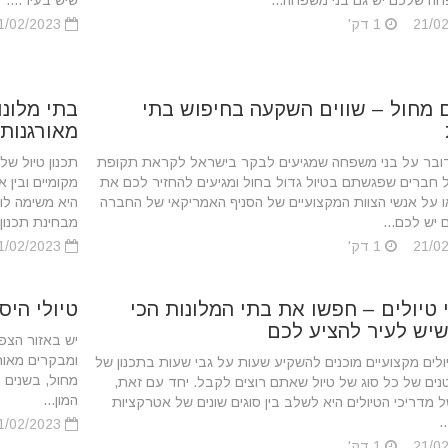
חה שלכם יש גם בני משפחה...
שיש בעיר....
1 דק'
21/02/2023
 מחול – שווים השקעה בחיפוש בתי
בתי מלונו
מאורגנות
מדובר על בני משפחה שמגיעים לבקר בישראל לקראת תקופת
‏תכנון טיול ש
ל חברים שפגשתם בטיול גדול בחול ומגיעים להחזיר לכם את
מקומיים ובין
ו על אנשי הצוות המקצועיים של הסניף האמריקאי של החברה
היא משימה לו
יש לכם...
מבחינת תכנון.
1 דק'
21/02/2023
 טיולים – חפשו את בתי המלונות הכי
טיולי היס
שיש לעיר להציע לכם
‏יש באזור הצפ
ומבקרים מאות 
יולים מקצועיים מוכנים להשקיע שעות על גבי שעות בתכנון של
מחול, בשנים ה
נים של כל סוג של טיול שאתם רוצים לקבל. יחד עם זאת,
המון...
מדריכי הטיולים היא לשלב בין סוגים שונים של אטרקציות
.
21/02/2023
1 דק'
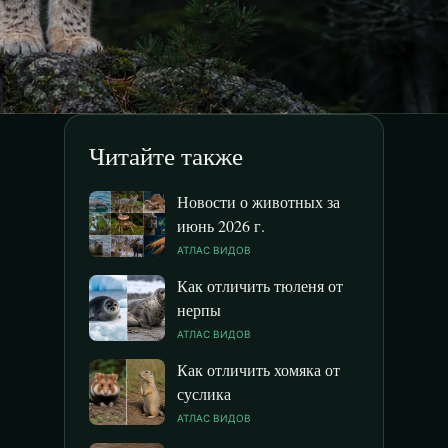
Читайте также
Новости о животных за
июнь 2026 г.
АТЛАС ВИДОВ
Как отличить тюленя от
нерпы
АТЛАС ВИДОВ
Как отличить хомяка от
суслика
АТЛАС ВИДОВ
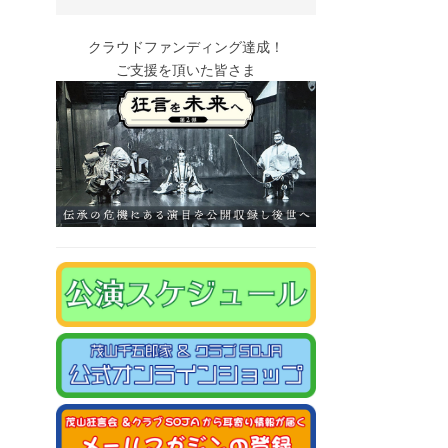
クラウドファンディング達成！
ご支援を頂いた皆さま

**Goal of the exercise:**
Return every line from the material that contains the word "отличить".

**Final answer:**
Как отличить тюленя от
Как отличить хомяка от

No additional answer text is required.